Thursday May 20, 2010 10:43 AM (EST+7)

RAMALLAH, May 20 (JMCC) – Palestinians are planning to step up their boycott of Israeli products being sold in the occupied West Bank, said an official on Wednesday.

Stage two of the ban on selling or buying Israeli settlement products could extend to products made in Israel, said agriculture minister Ismail Deik, since Israel largely prevents Palestinian products from being sold in its stores.

“We have developed a plan to increase the share of Palestinian produce in the local market and it is clear that Israeli products, including settlement products, take a great share,” Deik said at a Ramallah press conference.

“At the same time, Israel refuses our produce in its markets,” he continued. “So imagine if we banned Israeli produce, such as dairy and meat products, or raised the taxes that are levied on them?”

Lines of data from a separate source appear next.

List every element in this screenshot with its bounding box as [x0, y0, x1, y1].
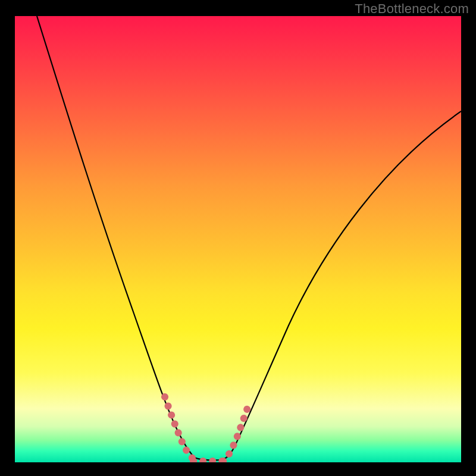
chart-frame: TheBottleneck.com: [0, 0, 476, 476]
highlight-right: [223, 406, 248, 461]
watermark-text: TheBottleneck.com: [355, 1, 469, 17]
highlight-left: [165, 397, 197, 461]
plot-area: [15, 16, 461, 462]
bottleneck-curve: [15, 16, 461, 462]
curve-path: [37, 16, 461, 460]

The government estimates that two billion dollars of Israeli goods are sold in the Palestinian market annually, as compared to five million dollars worth of Palestinian products sold in Israel.

BANNED GOODS

It began its campaign by banning the sale of products made in Israeli settlements from Palestinian stores. Palestinians estimate that as much as $500 million in goods produced in Israeli settlements are sold in the Palestinian market every year.

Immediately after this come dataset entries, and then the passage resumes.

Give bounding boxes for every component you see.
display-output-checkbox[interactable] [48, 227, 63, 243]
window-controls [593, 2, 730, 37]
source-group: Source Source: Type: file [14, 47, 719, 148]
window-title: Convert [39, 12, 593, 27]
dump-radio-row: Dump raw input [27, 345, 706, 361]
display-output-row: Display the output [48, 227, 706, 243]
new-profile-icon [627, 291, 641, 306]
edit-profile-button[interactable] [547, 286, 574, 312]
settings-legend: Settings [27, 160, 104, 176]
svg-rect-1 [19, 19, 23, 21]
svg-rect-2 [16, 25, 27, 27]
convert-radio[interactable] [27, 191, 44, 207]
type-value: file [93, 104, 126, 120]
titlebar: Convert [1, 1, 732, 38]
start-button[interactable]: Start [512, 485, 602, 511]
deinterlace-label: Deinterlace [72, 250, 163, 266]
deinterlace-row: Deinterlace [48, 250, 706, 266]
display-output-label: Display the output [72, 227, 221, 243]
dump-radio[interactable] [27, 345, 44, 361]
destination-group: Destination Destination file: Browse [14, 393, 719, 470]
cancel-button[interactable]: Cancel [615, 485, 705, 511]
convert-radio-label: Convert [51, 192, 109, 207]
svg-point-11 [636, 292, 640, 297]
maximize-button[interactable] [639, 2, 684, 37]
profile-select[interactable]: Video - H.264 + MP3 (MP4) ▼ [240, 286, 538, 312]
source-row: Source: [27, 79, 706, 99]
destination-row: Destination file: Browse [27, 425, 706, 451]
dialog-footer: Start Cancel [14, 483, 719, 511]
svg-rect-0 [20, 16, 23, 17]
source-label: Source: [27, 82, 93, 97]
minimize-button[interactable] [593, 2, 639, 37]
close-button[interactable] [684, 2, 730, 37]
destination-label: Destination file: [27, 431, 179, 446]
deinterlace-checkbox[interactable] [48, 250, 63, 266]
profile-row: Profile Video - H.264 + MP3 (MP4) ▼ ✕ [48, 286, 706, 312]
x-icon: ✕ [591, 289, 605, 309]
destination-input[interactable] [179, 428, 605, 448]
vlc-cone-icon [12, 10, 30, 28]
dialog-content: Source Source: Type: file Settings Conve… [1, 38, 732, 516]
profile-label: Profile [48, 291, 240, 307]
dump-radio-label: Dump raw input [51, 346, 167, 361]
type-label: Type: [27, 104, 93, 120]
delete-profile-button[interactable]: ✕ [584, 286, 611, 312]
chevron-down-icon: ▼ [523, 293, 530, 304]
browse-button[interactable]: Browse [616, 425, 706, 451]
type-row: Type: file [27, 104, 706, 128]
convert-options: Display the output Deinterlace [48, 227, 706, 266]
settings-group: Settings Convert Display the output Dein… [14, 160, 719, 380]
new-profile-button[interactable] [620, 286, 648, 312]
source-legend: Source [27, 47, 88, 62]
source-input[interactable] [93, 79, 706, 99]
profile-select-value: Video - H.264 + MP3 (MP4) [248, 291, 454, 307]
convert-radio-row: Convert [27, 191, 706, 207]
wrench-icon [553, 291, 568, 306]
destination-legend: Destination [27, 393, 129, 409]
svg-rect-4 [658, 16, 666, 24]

This week, workers went house-to-house in the West Bank distributing a booklet listing the names of products produced in Israeli settlements.

Israeli settlers say they are feeling the pressure, with stores and workshops standing idle. On Tuesday, the Yesha Council, a settler advocacy group, called on Israel to close its ports to Palestinian imports and exports until the boycott is called off.

Palestinians have also refused to carry out direct negotiations with Israel as long as it continues settlement construction in the West Bank, which Israel occupied in 1967.

STOPPING SETTLEMENT LABOR

The campaign against settlements is continuing by banning Palestinian labor in settlements, with the government offering alternative employment, said Deik. Currently, the ministry of agriculture is focusing on finding other work for laborers in the Jordan Valley agricultural settlements.

“The government is able to absorb many of the Palestinian professionals working in the settlements in small Palestinian farms,” said Deik. “We have a comprehensive plan to employ 6,500 workers that are working in the agricultural settlements at a cost of $18 million, as well as the chance to accommodate 6,000 others.”

The greatest challenge that Palestinians face is the scarcity of land, said the minister. Settlements exploit precious land in the West Bank that could be used by Palestinians.

He said that settlement farms plant their produce on some 200,000 dunams in the West Bank, as compared to 50,000 dunams planted by Palestinians.

Palestinian officials announced recently that employment in settlements has already decreased by eight percent since the start of the boycott earlier this year.